Why use only one core/task per executor?

This was a design choice as the most obvious, easiest-to-reason-about mapping of a Spark resource to a TF node. The most visible example is that each executor's logs will only contain the logs of a single TF node, which is much easier to debug vs. interspersed logs. Additionally, most Spark/YARN configurations (e.g. memory) can be almost directly mapped to the TF node. Finally, in Hadoop/YARN environments (which was our primary focus), you can still have multiple executors assigned to the same physical host if there are enough available resources.

Why doesn't algorithm X scale when I add more nodes?

Different algorithms are scalable in different ways, depending on whether they're limited by compute, memory, or I/O. In cases where an algorithm can run comfortably on a single-node (completing in a few seconds/minutes), adding the overhead of launching nodes in a cluster, coordinating work between nodes, and communicating gradients/weights across the cluster will generally be slower. For example, the distributed MNIST example is provided to demonstrate the process of porting a simple, easy-to-understand, distributed TF application over to TFoS. It it not intended to run faster than a single-node TF instance, where you can actually load the entire training set in memory and finish 1000 steps in a few seconds.

Similarly, the other examples also just demonstrate the conversion of different TF apps, and again they do not to demonstrate re-writing the code to be more scalable.
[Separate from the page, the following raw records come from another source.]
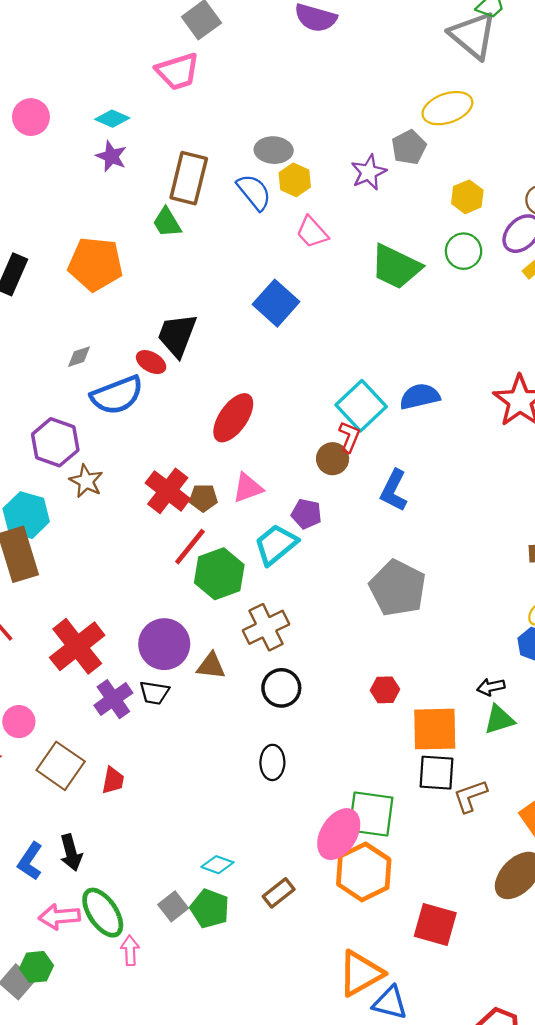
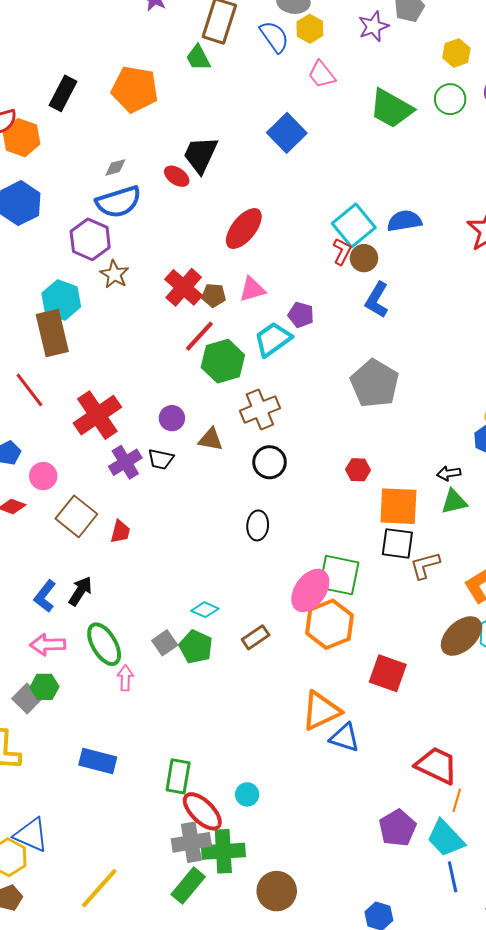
blue semicircle: (117, 395) -> (118, 202), moved
brown circle: (333, 459) -> (364, 258), moved
purple circle: (164, 644) -> (172, 418), size x0.6
black arrow: (71, 853) -> (80, 591), turned -136
pink arrow: (59, 917) -> (48, 645), moved

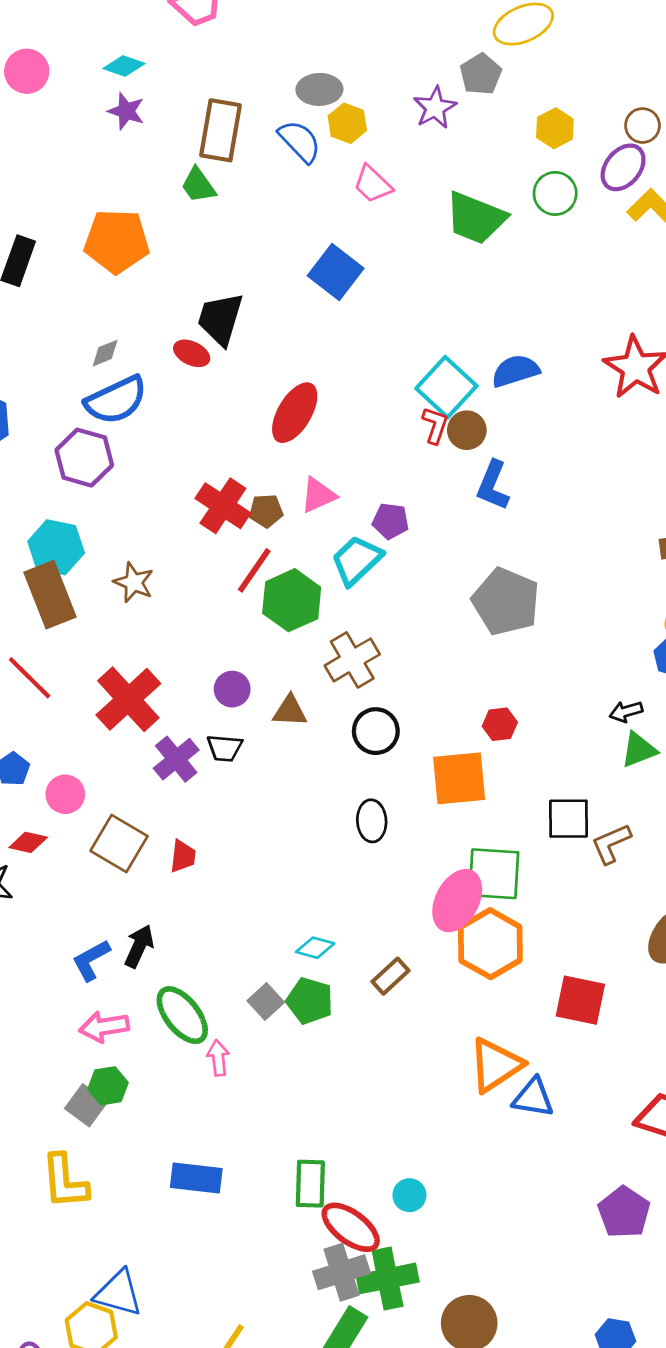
brown star: (114, 274) -> (134, 582), moved
orange square: (398, 506) -> (459, 778), moved
blue L-shape: (45, 596) -> (91, 960), turned 32

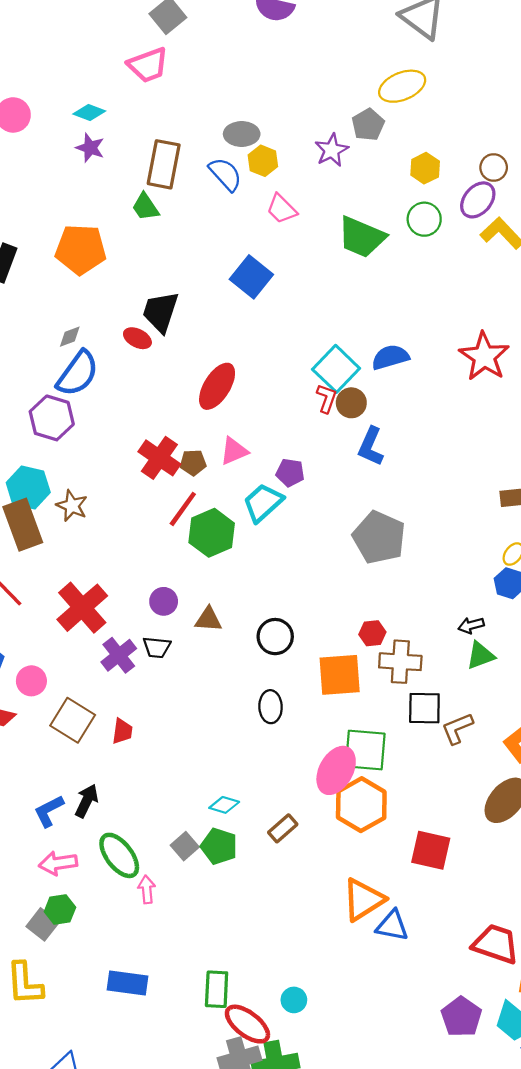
blue semicircle: (116, 400) -> (78, 374), turned -30
brown star: (134, 582) -> (72, 506), moved
brown cross: (352, 660) -> (400, 662), moved, turned 33

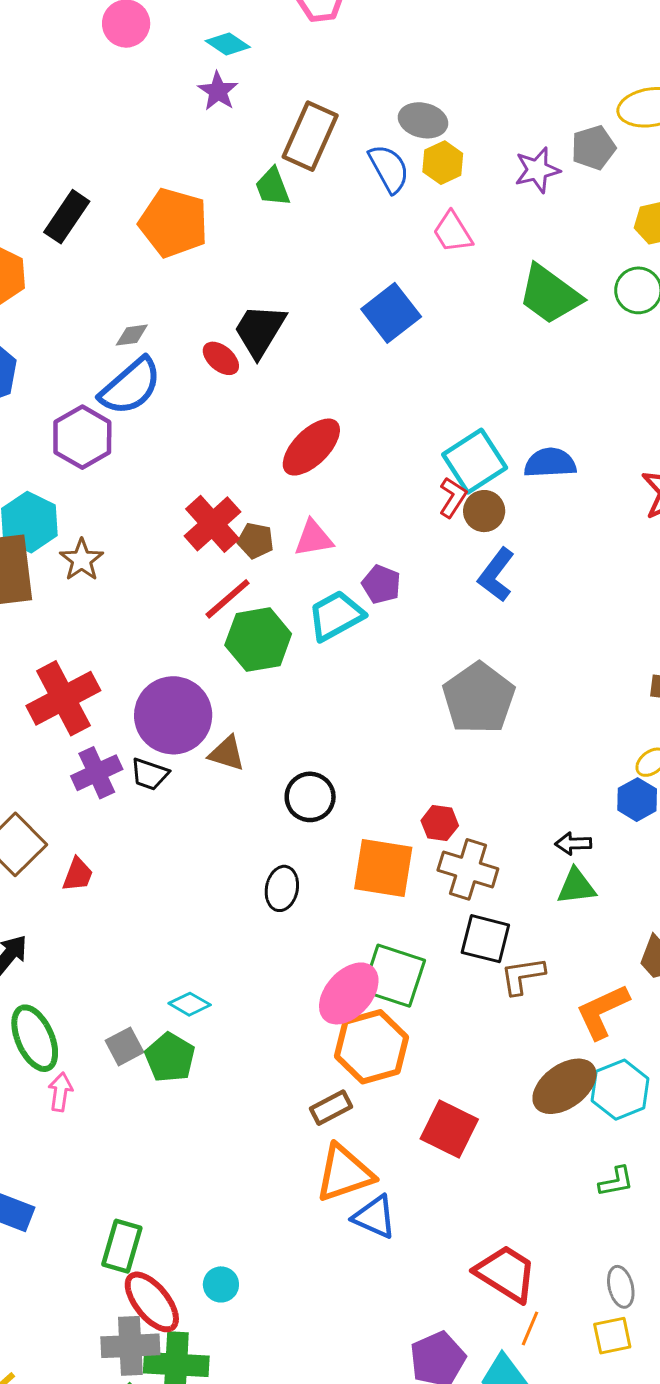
purple circle: (164, 601) -> (173, 715), size x2.0
brown rectangle: (283, 828) -> (331, 1108), moved

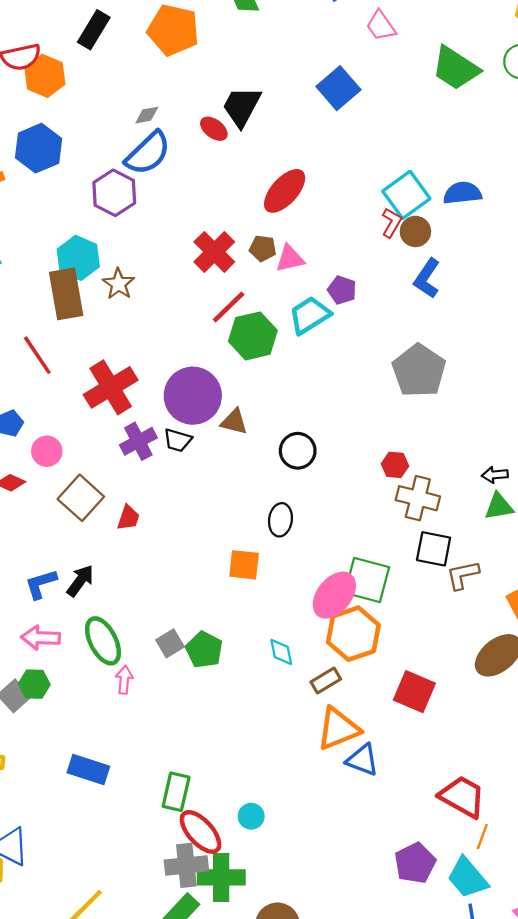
brown pentagon: (256, 541) -> (263, 248), moved
orange square: (383, 868) -> (244, 565), moved, size x0.7
cyan diamond: (190, 1004) -> (281, 652), moved, turned 52

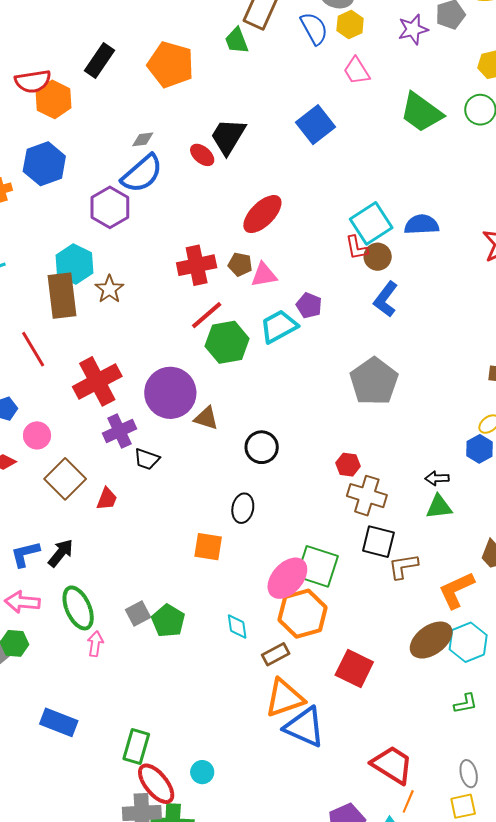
red L-shape: (392, 223) -> (357, 248), turned 136
red cross: (214, 252) -> (197, 265), turned 30
black trapezoid: (178, 440) -> (147, 459), moved
blue triangle: (362, 760) -> (305, 727), size x1.4

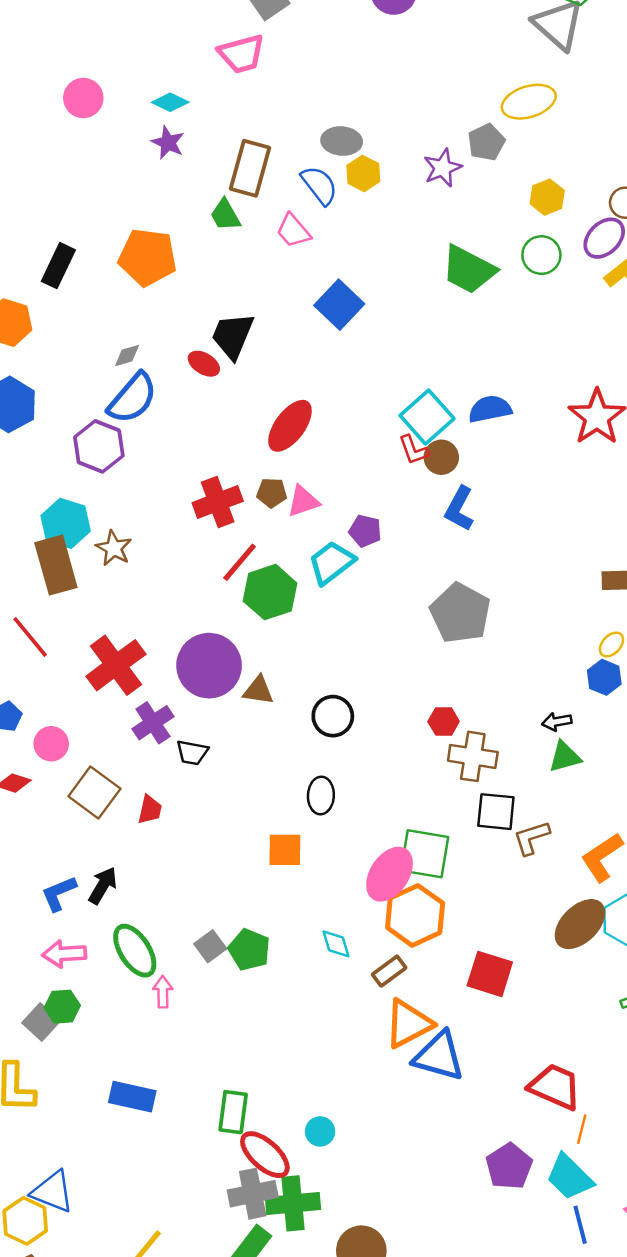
pink trapezoid: (357, 71) -> (293, 231), moved

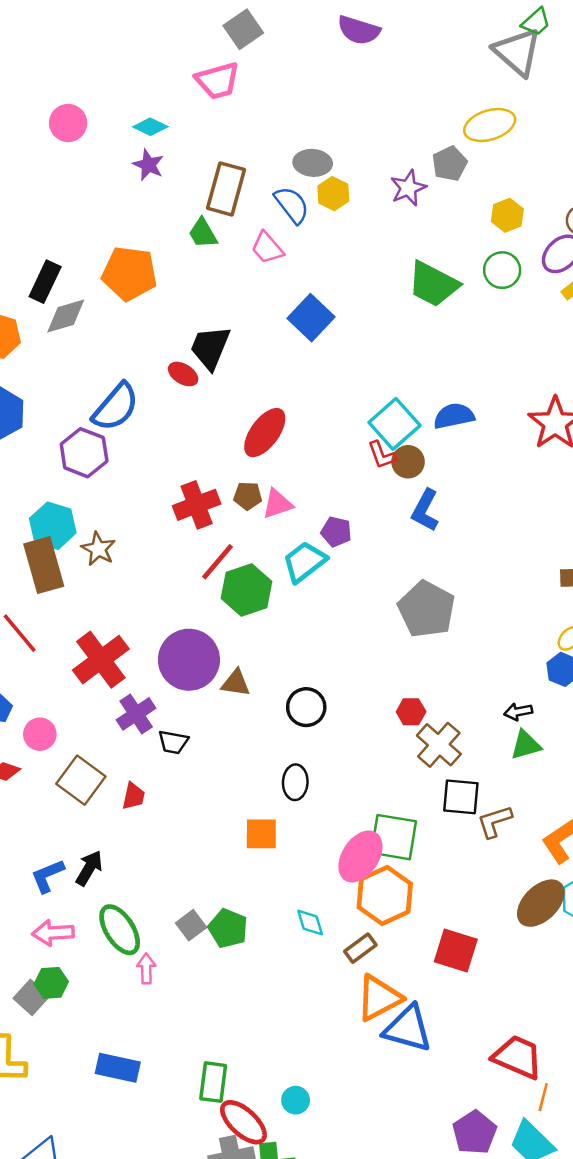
gray diamond: (127, 356) -> (66, 316), moved, size x1.6
brown cross: (473, 756) -> (439, 745), turned 33

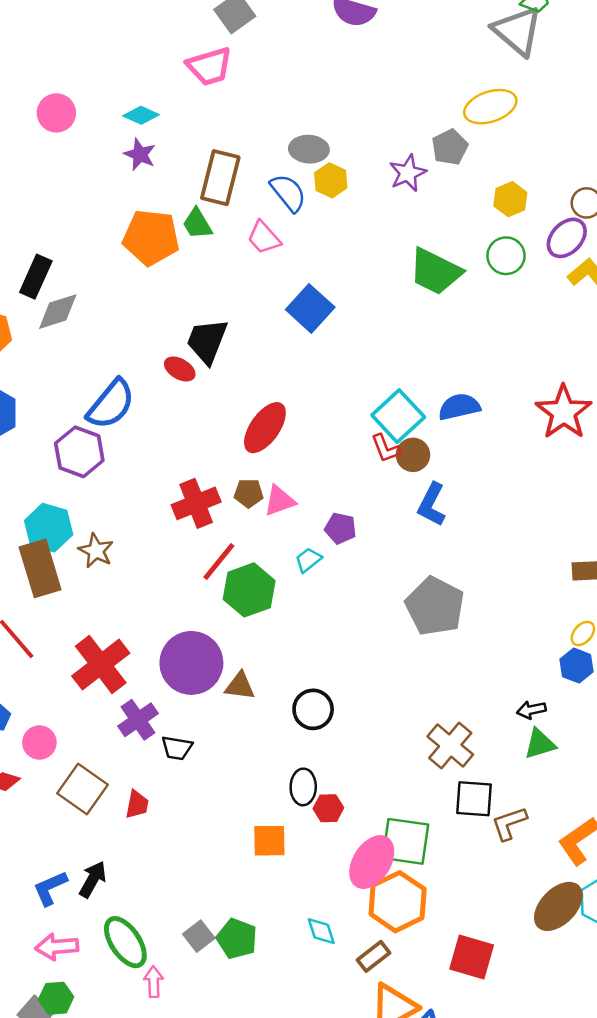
orange pentagon: (129, 273) -> (151, 237), moved
cyan trapezoid: (304, 562) -> (308, 560), size x0.6
red hexagon: (411, 712) -> (328, 808), moved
Note that these examples were originally designed with different scalability models, as follows:

  • cifar10 - single-node, multi-gpu
  • mnist - multi-node, single-gpu-per-node
  • imagenet - multi-node, single-gpu-per-node
  • slim - single-node, multi-gpu OR multi-node, single-gpu-per-node

Finally, if an application takes a "painfully long" time to complete on a single-node, then it is a good candidate for scaling. However, you will still need to understand which resource is limited and how to modify in your code in order to scale for that resource in a distributed cluster.

What does KeyError: 'input' error mean?

Because we assume that one executor hosts only one TF node, you will encounter this error if your cluster is not configured accordingly. Specifically, this is seen when a RDD feeding task lands on an executor that doesn't contain a TF worker node, e.g. it lands on the PS node or even an idle executor.

Why does MNIST example hang?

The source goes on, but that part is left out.